Convening attendees were also taught about New Orleans culture during the week. We received samples of products from local women-owned businesses, including a sampling of Loretta’s Authentic Pralines. Attendees at Tuesday’s opening reception enjoyed performances by the local Ashe Cultural Center, which featured song, dance, spoken word, and musical performances from New Orleans’ Second Line culture. On Thursday, we watched a selection from the upcoming film “Trouble the Water,” which followed families affected by Katrina. However, the most unforgettable learnings about local culture came on Wednesday when we went to the Lower Ninth Ward to visit nonprofit Common Ground to learn of their post-Katrina community cleanup, rebuilding, and advocacy efforts. Other than the good work of this nonprofit, it was really hard to note progress in the area in the 3 years after Katrina.
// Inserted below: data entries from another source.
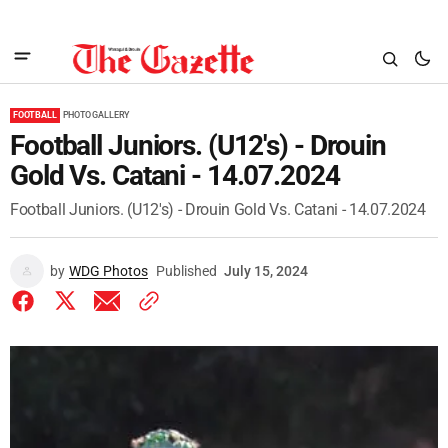
FOOTBALL
PHOTO GALLERY
Football Juniors. (U12's) - Drouin
Gold Vs. Catani - 14.07.2024
Football Juniors. (U12's) - Drouin Gold Vs. Catani - 14.07.2024
by
WDG Photos
Published
July 15, 2024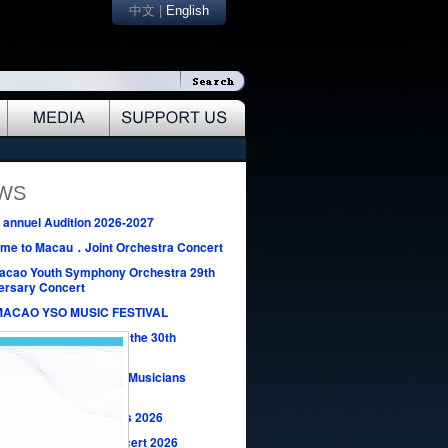
中文
|
English
EWS
annuel Audition 2026-2027
me to Macau．Joint Orchestra Concert
acao Youth Symphony Orchestra 29th
ersary Concert
MACAO YSO MUSIC FESTIVAL
Design Competition for the 30th
ersary of MYSO
Macao New Generation Musicians
rt 2026
Music Seeding Concerts 2026
Macao New Year’s Concert 2026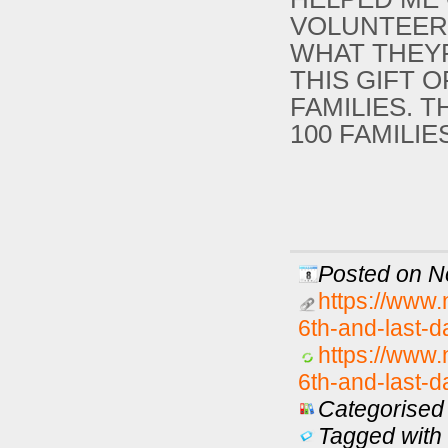
VOLUNTEER
WHAT THEY
THIS GIFT 
FAMILIES. 
100 FAMILI
Posted on N
https://www.
6th-and-last-d
https://www.
6th-and-last-d
Categorised 
Tagged with 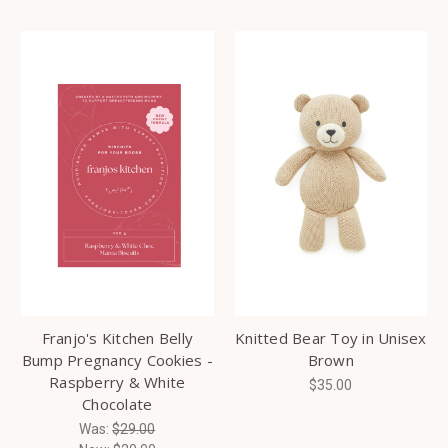
Franjo's Kitchen Belly
Knitted Bear Toy in Unisex
Bump Pregnancy Cookies -
Brown
Raspberry & White
$35.00
Chocolate
Was:
$29.00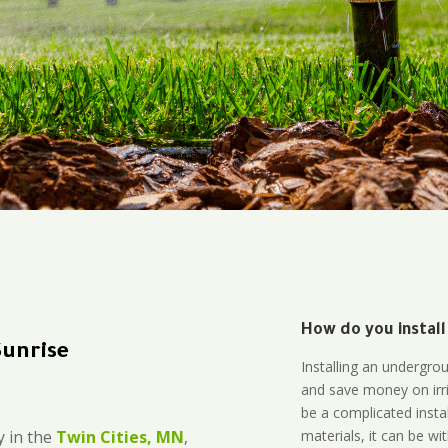
How do you install
Sunrise
Installing an undergro
and save money on irri
be a complicated instal
materials, it can be wi
 in the
Twin Cities, MN
,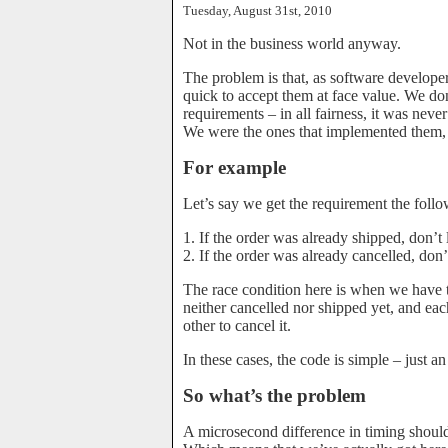
Tuesday, August 31st, 2010
Not in the business world anyway.
The problem is that, as software developer
quick to accept them at face value. We don
requirements – in all fairness, it was never
We were the ones that implemented them, 
For example
Let’s say we get the requirement the foll
1. If the order was already shipped, don’t l
2. If the order was already cancelled, don’t
The race condition here is when we have t
neither cancelled nor shipped yet, and ea
other to cancel it.
In these cases, the code is simple – just 
So what’s the problem
A microsecond difference in timing should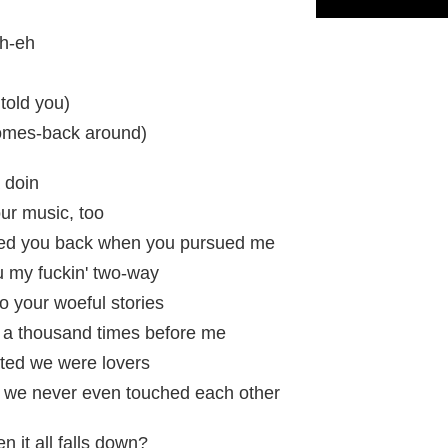
ah-eh
told you)
omes-back around)
a doin
your music, too
lled you back when you pursued me
u my fuckin' two-way
to your woeful stories
d a thousand times before me
ated we were lovers
 we never even touched each other
 it all falls down?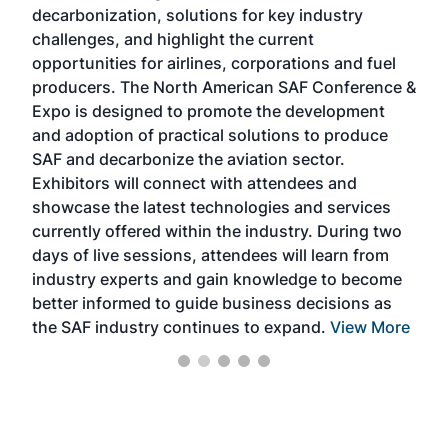
s
decarbonization, solutions for key industry
opp
challenges, and highlight the current
envi
f the
opportunities for airlines, corporations and fuel
oppo
area
producers. The North American SAF Conference &
the 
s —
Expo is designed to promote the development
pro
and adoption of practical solutions to produce
that
SAF and decarbonize the aviation sector.
sca
Exhibitors will connect with attendees and
near
showcase the latest technologies and services
the 
currently offered within the industry. During two
we e
days of live sessions, attendees will learn from
ene
industry experts and gain knowledge to become
better informed to guide business decisions as
the SAF industry continues to expand.
View More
I’ve shared some photos below so you can see what I mean.
Left to Right
1.Here’s our group learning about Common Ground and their services.
2. This is the view behind Common Ground, and that’s part of the partially rebuilt flood wall to the left. This view represents much of the view around the district: overgrown grasses in empty lots where houses once existed.
3. Three years after Katrina, it’s hard to believe that sights like this still exist: a totally destroyed house filled with totally destroyed belongings.